▶ [Work task] Reproduce each record below in full, word for word, without images.
========================================================================
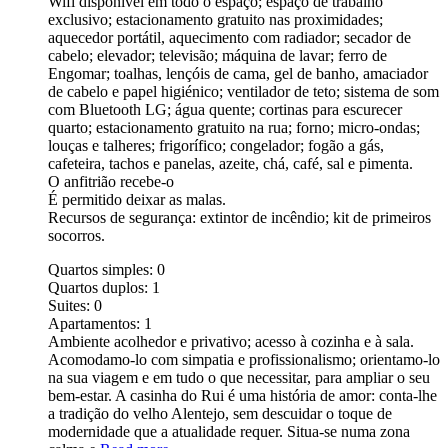
Wifi disponível em todo o espaço; espaço de trabalho
exclusivo; estacionamento gratuito nas proximidades;
aquecedor portátil, aquecimento com radiador; secador de
cabelo; elevador; televisão; máquina de lavar; ferro de
Engomar; toalhas, lençóis de cama, gel de banho, amaciador
de cabelo e papel higiénico; ventilador de teto; sistema de som
com Bluetooth LG; água quente; cortinas para escurecer
quarto; estacionamento gratuito na rua; forno; micro-ondas;
louças e talheres; frigorífico; congelador; fogão a gás,
cafeteira, tachos e panelas, azeite, chá, café, sal e pimenta.
O anfitrião recebe-o
É permitido deixar as malas.
Recursos de segurança: extintor de incêndio; kit de primeiros
socorros.
Quartos simples:
0
Quartos duplos:
1
Suites:
0
Apartamentos:
1
Ambiente acolhedor e p rivativo; acesso à cozinha e à sala.
Aco modamo-lo com simpatia e profissionalismo; orientamo-lo
na sua viagem e em tudo o que necessitar, para ampliar o seu
bem-estar. A casinha do Rui é uma história de amor: conta-lhe
a tradição do velho Alentejo, sem descuidar o toque de
modernidade que a atualidade requer. Situa-se numa zona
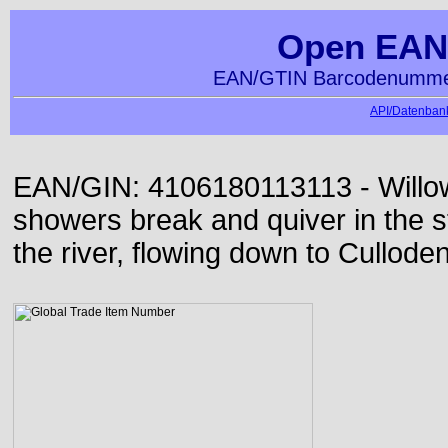
Open EAN
EAN/GTIN Barcodenummer
API/Datenbank
EAN/GIN: 4106180113113 - Willow
showers break and quiver in the s
the river, flowing down to Culloden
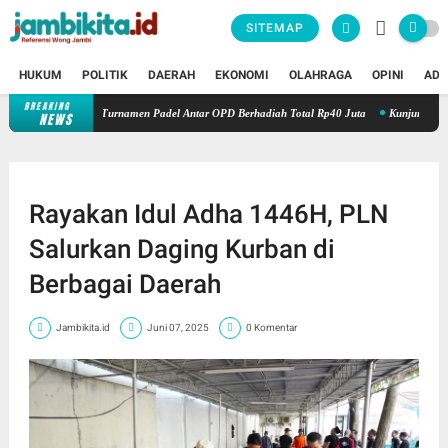
SITEMAP
HUKUM
POLITIK
DAERAH
EKONOMI
OLAHRAGA
OPINI
ADV
BREAKING
ambi Adakan Turnamen Padel Antar OPD Berhadiah Total Rp40 Juta
Kunjungi Booth PL
NEWS
Rayakan Idul Adha 1446H, PLN
Salurkan Daging Kurban di
Berbagai Daerah
Jambikita.id
Juni 07, 2025
0 Komentar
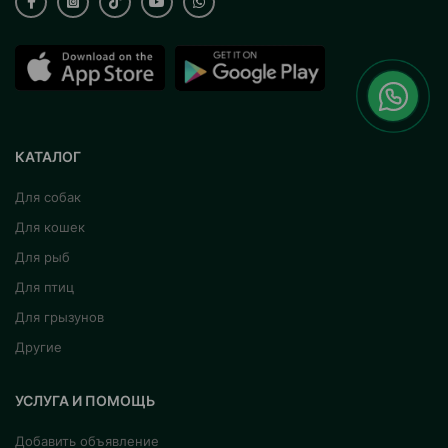
КАТАЛОГ
Для собак
Для кошек
Для рыб
Для птиц
Для грызунов
Другие
УСЛУГА И ПОМОЩЬ
Добавить объявление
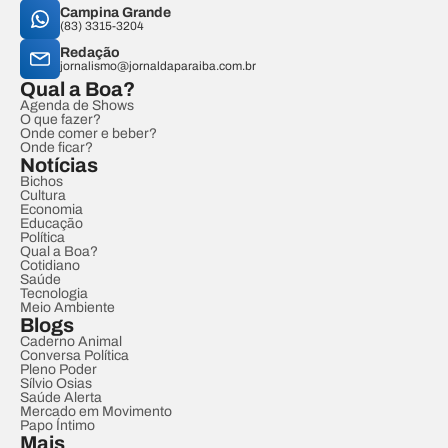
Campina Grande
(83) 3315-3204
Redação
jornalismo@jornaldaparaiba.com.br
Qual a Boa?
Agenda de Shows
O que fazer?
Onde comer e beber?
Onde ficar?
Notícias
Bichos
Cultura
Economia
Educação
Política
Qual a Boa?
Cotidiano
Saúde
Tecnologia
Meio Ambiente
Blogs
Caderno Animal
Conversa Política
Pleno Poder
Sílvio Osias
Saúde Alerta
Mercado em Movimento
Papo Íntimo
Mais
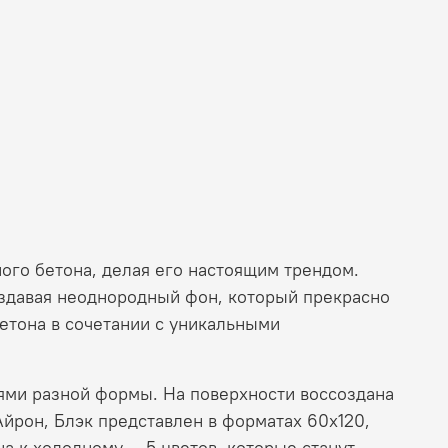
ого бетона, делая его настоящим трендом.
оздавая неоднородный фон, который прекрасно
бетона в сочетании с уникальными
ями разной формы. На поверхности воссоздана
Айрон, Блэк представлен в форматах 60x120,
на к холодному — 5 цветов, которые станут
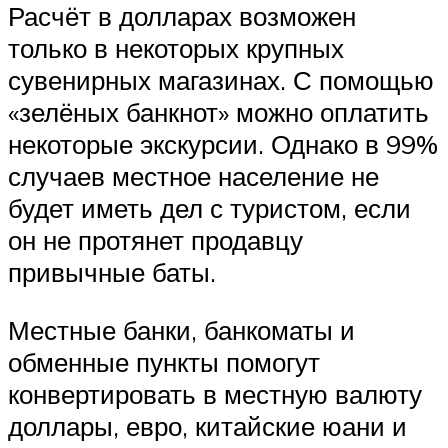
Расчёт в долларах возможен
только в некоторых крупных
сувенирных магазинах. С помощью
«зелёных банкнот» можно оплатить
некоторые экскурсии. Однако в 99%
случаев местное население не
будет иметь дел с туристом, если
он не протянет продавцу
привычные баты.
Местные банки, банкоматы и
обменные пункты помогут
конвертировать в местную валюту
доллары, евро, китайские юани и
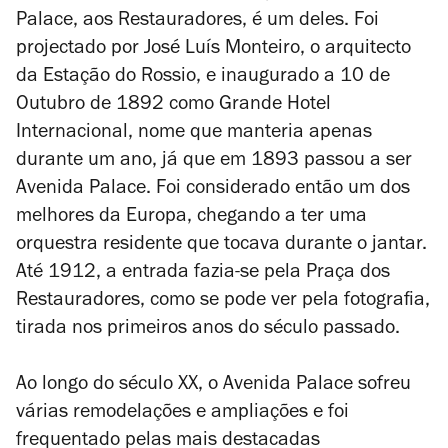
Palace, aos Restauradores, é um deles. Foi
projectado por José Luís Monteiro, o arquitecto
da Estação do Rossio, e inaugurado a 10 de
Outubro de 1892 como Grande Hotel
Internacional, nome que manteria apenas
durante um ano, já que em 1893 passou a ser
Avenida Palace. Foi considerado então um dos
melhores da Europa, chegando a ter uma
orquestra residente que tocava durante o jantar.
Até 1912, a entrada fazia-se pela Praça dos
Restauradores, como se pode ver pela fotografia,
tirada nos primeiros anos do século passado.
Ao longo do século XX, o Avenida Palace sofreu
várias remodelações e ampliações e foi
frequentado pelas mais destacadas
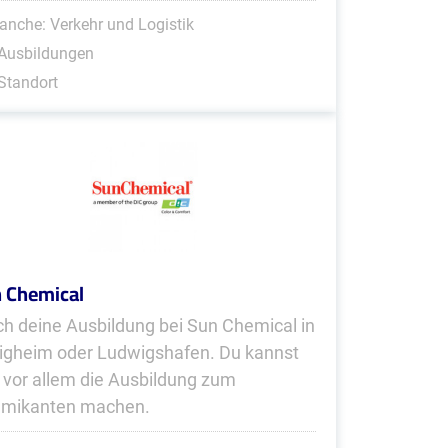
anche: Verkehr und Logistik
 Ausbildungen
Standort
 Chemical
h deine Ausbildung bei Sun Chemical in
igheim oder Ludwigshafen. Du kannst
r vor allem die Ausbildung zum
mikanten machen.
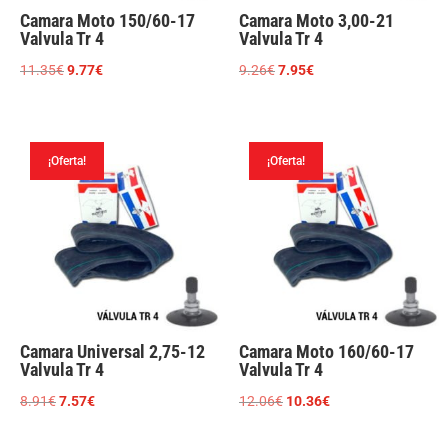
Camara Moto 150/60-17
Camara Moto 3,00-21
Valvula Tr 4
Valvula Tr 4
El
El
El
El
11.35
€
9.77
€
9.26
€
7.95
€
precio
precio
precio
precio
original
actual
original
actual
era:
es:
era:
es:
¡Oferta!
¡Oferta!
11.35€.
9.77€.
9.26€.
7.95€.
Camara Universal 2,75-12
Camara Moto 160/60-17
Valvula Tr 4
Valvula Tr 4
El
El
El
El
8.91
€
7.57
€
12.06
€
10.36
€
precio
precio
precio
precio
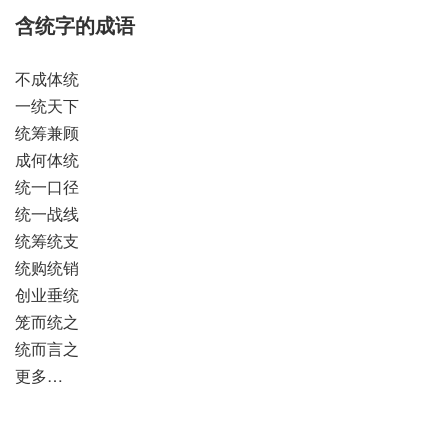
含统字的成语
不成体统
一统天下
统筹兼顾
成何体统
统一口径
统一战线
统筹统支
统购统销
创业垂统
笼而统之
统而言之
更多…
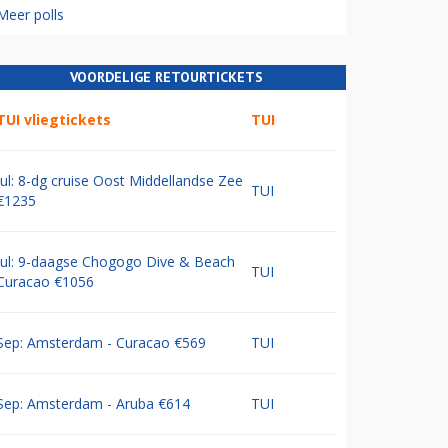
Meer polls
VOORDELIGE RETOURTICKETS
TUI vliegtickets
TUI
Jul: 8-dg cruise Oost Middellandse Zee
TUI
€1235
Jul: 9-daagse Chogogo Dive & Beach
TUI
Curacao €1056
Sep: Amsterdam - Curacao €569
TUI
Sep: Amsterdam - Aruba €614
TUI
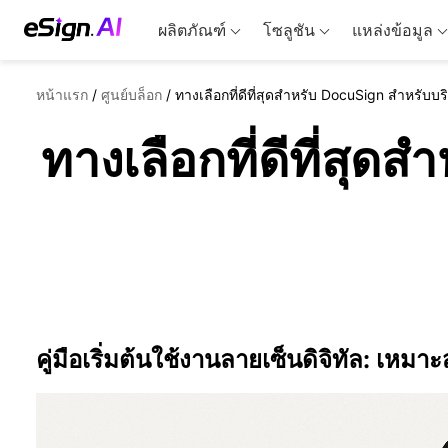
ผลิตภัณฑ์
โซลูชัน
แหล่งข้อมูล
หน้าแรก
/
ศูนย์บล็อก
/
ทางเลือกที่ดีที่สุดสำหรับ DocuSign สำหรับบร
ทางเลือกที่ดีที่สุด
คู่มือเริ่มต้นใช้งานลายเซ็นดิจิทัล: เหม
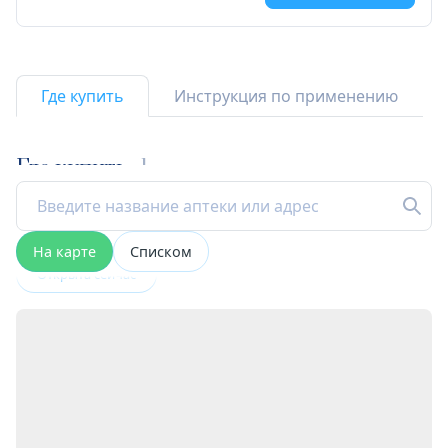
Где купить
Инструкция по применению
Где купить
1
На карте
Списком
Открыта сейчас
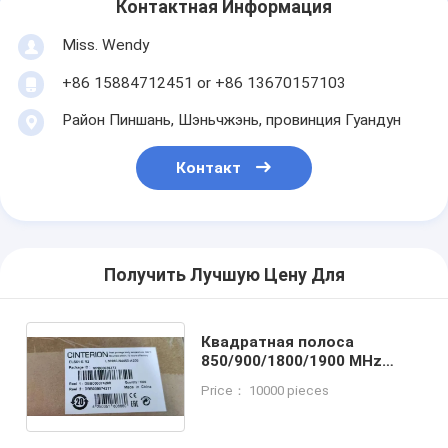
Контактная Информация
Miss. Wendy
+86 15884712451 or +86 13670157103
Район Пиншань, Шэньчжэнь, провинция Гуандун
Контакт
Получить Лучшую Цену Для
Квадратная полоса
850/900/1800/1900 MHz
беспроводной сетевой
Price： 10000 pieces
адаптер с совместимостью
Wi-Fi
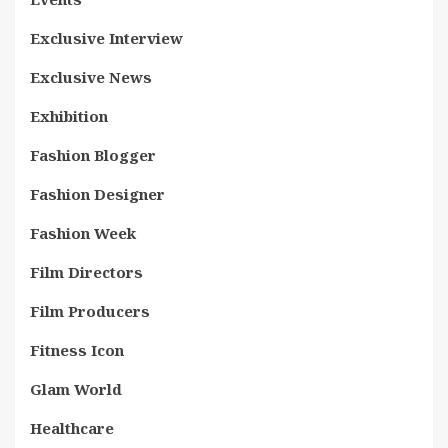
Exclusive Interview
Exclusive News
Exhibition
Fashion Blogger
Fashion Designer
Fashion Week
Film Directors
Film Producers
Fitness Icon
Glam World
Healthcare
========================================================================
▶ [Task result]
Wifi disponível em todo o espaço; espaço de trabalho
exclusivo; estacionamento gratuito nas proximidades;
aquecedor portátil, aquecimento com radiador; secador de
cabelo; elevador; televisão; máquina de lavar; ferro de
Engomar; toalhas, lençóis de cama, gel de banho, amaciador
de cabelo e papel higiénico; ventilador de teto; sistema de som
com Bluetooth LG; água quente; cortinas para escurecer
quarto; estacionamento gratuito na rua; forno; micro-ondas;
louças e talheres; frigorífico; congelador; fogão a gás,
cafeteira, tachos e panelas, azeite, chá, café, sal e pimenta.
O anfitrião recebe-o
É permitido deixar as malas.
Recursos de segurança: extintor de incêndio; kit de primeiros
socorros.
Quartos simples:
0
Quartos duplos:
1
Suites:
0
Apartamentos:
1
Ambiente acolhedor e p rivativo; acesso à cozinha e à sala.
Aco modamo-lo com simpatia e profissionalismo; orientamo-lo
na sua viagem e em tudo o que necessitar, para ampliar o seu
bem-estar. A casinha do Rui é uma história de amor: conta-lhe
a tradição do velho Alentejo, sem descuidar o toque de
modernidade que a atualidade requer. Situa-se numa zona
Open EAN
EAN/GTIN Barcodenummer
API/Datenbank
EAN/GIN: 4106180113113 - Willow
showers break and quiver in the s
the river, flowing down to Culloden
SITEMAP
HUKUM
POLITIK
DAERAH
EKONOMI
OLAHRAGA
OPINI
ADV
BREAKING
ambi Adakan Turnamen Padel Antar OPD Berhadiah Total Rp40 Juta
Kunjungi Booth PL
NEWS
Rayakan Idul Adha 1446H, PLN
Salurkan Daging Kurban di
Berbagai Daerah
Jambikita.id
Juni 07, 2025
0 Komentar
КАТАЛОГ
Для собак
Для кошек
Для рыб
Для птиц
Для грызунов
Другие
УСЛУГА И ПОМОЩЬ
Добавить объявление
Campina Grande
(83) 3315-3204
Redação
jornalismo@jornaldaparaiba.com.br
Qual a Boa?
Agenda de Shows
O que fazer?
Onde comer e beber?
Onde ficar?
Notícias
Bichos
Cultura
Economia
Educação
Política
Qual a Boa?
Cotidiano
Saúde
Tecnologia
Meio Ambiente
Blogs
Caderno Animal
Conversa Política
Pleno Poder
Sílvio Osias
Saúde Alerta
Mercado em Movimento
Papo Íntimo
Mais
ого бетона, делая его настоящим трендом.
оздавая неоднородный фон, который прекрасно
бетона в сочетании с уникальными
ями разной формы. На поверхности воссоздана
Айрон, Блэк представлен в форматах 60x120,
на к холодному — 5 цветов, которые станут
Расчёт в долларах возможен
только в некоторых крупных
сувенирных магазинах. С помощью
«зелёных банкнот» можно оплатить
некоторые экскурсии. Однако в 99%
случаев местное население не
будет иметь дел с туристом, если
он не протянет продавцу
привычные баты.
Местные банки, банкоматы и
обменные пункты помогут
конвертировать в местную валюту
доллары, евро, китайские юани и
Palace, aos Restauradores, é um deles. Foi
projectado por José Luís Monteiro, o arquitecto
da Estação do Rossio, e inaugurado a 10 de
Outubro de 1892 como Grande Hotel
Internacional, nome que manteria apenas
durante um ano, já que em 1893 passou a ser
Avenida Palace. Foi considerado então um dos
melhores da Europa, chegando a ter uma
orquestra residente que tocava durante o jantar.
Até 1912, a entrada fazia-se pela Praça dos
Restauradores, como se pode ver pela fotografia,
tirada nos primeiros anos do século passado.
Ao longo do século XX, o Avenida Palace sofreu
várias remodelações e ampliações e foi
frequentado pelas mais destacadas
anche: Verkehr und Logistik
 Ausbildungen
Standort
 Chemical
h deine Ausbildung bei Sun Chemical in
igheim oder Ludwigshafen. Du kannst
r vor allem die Ausbildung zum
mikanten machen.
Camara Moto 150/60-17
Camara Moto 3,00-21
Valvula Tr 4
Valvula Tr 4
El
El
El
El
11.35
€
9.77
€
9.26
€
7.95
€
precio
precio
precio
precio
original
actual
original
actual
era:
es:
era:
es:
¡Oferta!
¡Oferta!
11.35€.
9.77€.
9.26€.
7.95€.
Camara Universal 2,75-12
Camara Moto 160/60-17
Valvula Tr 4
Valvula Tr 4
El
El
El
El
8.91
€
7.57
€
12.06
€
10.36
€
precio
precio
precio
precio
含统字的成语
不成体统
一统天下
统筹兼顾
成何体统
统一口径
统一战线
统筹统支
统购统销
创业垂统
笼而统之
统而言之
更多…
Meer polls
VOORDELIGE RETOURTICKETS
TUI vliegtickets
TUI
Jul: 8-dg cruise Oost Middellandse Zee
TUI
€1235
Jul: 9-daagse Chogogo Dive & Beach
TUI
Curacao €1056
Sep: Amsterdam - Curacao €569
TUI
Sep: Amsterdam - Aruba €614
TUI
ผลิตภัณฑ์
โซลูชัน
แหล่งข้อมูล
หน้าแรก
/
ศูนย์บล็อก
/
ทางเลือกที่ดีที่สุดสำหรับ DocuSign สำหรับบร
ทางเลือกที่ดีที่สุด
คู่มือเริ่มต้นใช้งานลายเซ็นดิจิทัล: เหม
Где купить
Инструкция по применению
Где купить
1
На карте
Списком
Открыта сейчас
Контактная Информация
Miss. Wendy
+86 15884712451 or +86 13670157103
Район Пиншань, Шэньчжэнь, провинция Гуандун
Контакт
Получить Лучшую Цену Для
Квадратная полоса
850/900/1800/1900 MHz
беспроводной сетевой
Price： 10000 pieces
адаптер с совместимостью
Wi-Fi
Exclusive Interview
Exclusive News
Exhibition
Fashion Blogger
Fashion Designer
Fashion Week
Film Directors
Film Producers
Fitness Icon
Glam World
Healthcare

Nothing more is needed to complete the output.